#### Work instruction
Skip every line before the one containing "REVIEWS (517, 100)", then copy that line and the rest of the entries below exactly, through the last line.

#### Records provided
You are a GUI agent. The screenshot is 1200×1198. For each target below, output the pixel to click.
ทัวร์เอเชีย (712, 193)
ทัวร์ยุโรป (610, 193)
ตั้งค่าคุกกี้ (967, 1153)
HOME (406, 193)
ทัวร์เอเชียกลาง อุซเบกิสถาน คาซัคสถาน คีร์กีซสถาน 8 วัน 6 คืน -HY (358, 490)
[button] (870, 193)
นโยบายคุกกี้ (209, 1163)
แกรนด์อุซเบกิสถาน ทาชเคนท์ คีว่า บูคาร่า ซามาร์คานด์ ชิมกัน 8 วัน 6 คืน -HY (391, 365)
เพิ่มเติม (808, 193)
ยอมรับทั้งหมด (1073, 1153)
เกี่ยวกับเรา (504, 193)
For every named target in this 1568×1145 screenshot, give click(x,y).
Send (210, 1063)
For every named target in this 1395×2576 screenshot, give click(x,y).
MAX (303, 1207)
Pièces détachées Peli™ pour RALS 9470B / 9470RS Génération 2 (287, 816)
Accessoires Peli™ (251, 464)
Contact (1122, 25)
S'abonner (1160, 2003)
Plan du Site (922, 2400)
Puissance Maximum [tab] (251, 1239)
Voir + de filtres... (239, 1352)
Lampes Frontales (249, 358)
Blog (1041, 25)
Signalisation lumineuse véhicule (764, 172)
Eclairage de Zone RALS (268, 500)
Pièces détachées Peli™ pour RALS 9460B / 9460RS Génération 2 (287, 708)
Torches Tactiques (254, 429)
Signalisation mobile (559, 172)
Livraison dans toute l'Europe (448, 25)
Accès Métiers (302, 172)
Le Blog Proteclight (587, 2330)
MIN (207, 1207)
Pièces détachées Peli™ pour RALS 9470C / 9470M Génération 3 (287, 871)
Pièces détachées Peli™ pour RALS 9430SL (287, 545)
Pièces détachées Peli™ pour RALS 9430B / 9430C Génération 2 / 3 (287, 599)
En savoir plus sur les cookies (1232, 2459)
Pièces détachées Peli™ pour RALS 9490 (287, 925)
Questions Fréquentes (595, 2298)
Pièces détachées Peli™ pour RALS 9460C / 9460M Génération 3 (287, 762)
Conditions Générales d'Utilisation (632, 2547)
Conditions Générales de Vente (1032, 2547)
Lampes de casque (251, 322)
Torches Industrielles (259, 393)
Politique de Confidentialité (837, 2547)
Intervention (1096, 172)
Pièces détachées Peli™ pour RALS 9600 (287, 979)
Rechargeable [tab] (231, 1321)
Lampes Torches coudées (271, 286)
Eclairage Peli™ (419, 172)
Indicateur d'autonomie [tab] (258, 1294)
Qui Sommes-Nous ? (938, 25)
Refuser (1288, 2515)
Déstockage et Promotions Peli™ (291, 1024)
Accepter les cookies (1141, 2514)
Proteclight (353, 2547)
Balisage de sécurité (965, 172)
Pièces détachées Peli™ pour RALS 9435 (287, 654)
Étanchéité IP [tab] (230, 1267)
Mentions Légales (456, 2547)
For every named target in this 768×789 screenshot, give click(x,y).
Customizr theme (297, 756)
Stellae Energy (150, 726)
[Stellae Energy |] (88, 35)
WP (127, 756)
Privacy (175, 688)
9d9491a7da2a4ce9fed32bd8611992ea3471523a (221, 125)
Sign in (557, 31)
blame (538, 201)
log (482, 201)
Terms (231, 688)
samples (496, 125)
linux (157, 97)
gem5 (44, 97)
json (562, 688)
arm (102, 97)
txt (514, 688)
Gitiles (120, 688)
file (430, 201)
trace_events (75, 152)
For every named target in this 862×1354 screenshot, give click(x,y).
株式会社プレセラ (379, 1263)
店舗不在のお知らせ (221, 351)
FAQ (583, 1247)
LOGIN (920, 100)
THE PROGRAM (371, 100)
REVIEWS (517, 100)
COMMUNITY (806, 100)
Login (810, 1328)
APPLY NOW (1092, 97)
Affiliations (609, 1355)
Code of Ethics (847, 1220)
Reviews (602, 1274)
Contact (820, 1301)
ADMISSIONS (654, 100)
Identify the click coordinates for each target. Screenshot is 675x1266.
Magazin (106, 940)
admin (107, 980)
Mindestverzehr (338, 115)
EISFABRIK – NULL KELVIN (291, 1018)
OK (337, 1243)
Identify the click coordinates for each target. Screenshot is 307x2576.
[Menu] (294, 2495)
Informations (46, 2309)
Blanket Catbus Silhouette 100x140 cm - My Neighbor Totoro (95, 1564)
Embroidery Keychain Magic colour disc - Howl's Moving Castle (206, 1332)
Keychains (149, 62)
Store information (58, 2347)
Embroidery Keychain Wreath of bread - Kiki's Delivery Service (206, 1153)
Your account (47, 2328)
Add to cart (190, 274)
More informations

#### Exercise response
REVIEWS (517, 100)
COMMUNITY (806, 100)
Login (810, 1328)
APPLY NOW (1092, 97)
Affiliations (609, 1355)
Code of Ethics (847, 1220)
Reviews (602, 1274)
Contact (820, 1301)
ADMISSIONS (654, 100)
Identify the click coordinates for each target. Screenshot is 675x1266.
Magazin (106, 940)
admin (107, 980)
Mindestverzehr (338, 115)
EISFABRIK – NULL KELVIN (291, 1018)
OK (337, 1243)
Identify the click coordinates for each target. Screenshot is 307x2576.
[Menu] (294, 2495)
Informations (46, 2309)
Blanket Catbus Silhouette 100x140 cm - My Neighbor Totoro (95, 1564)
Embroidery Keychain Magic colour disc - Howl's Moving Castle (206, 1332)
Keychains (149, 62)
Store information (58, 2347)
Embroidery Keychain Wreath of bread - Kiki's Delivery Service (206, 1153)
Your account (47, 2328)
Add to cart (190, 274)
More informations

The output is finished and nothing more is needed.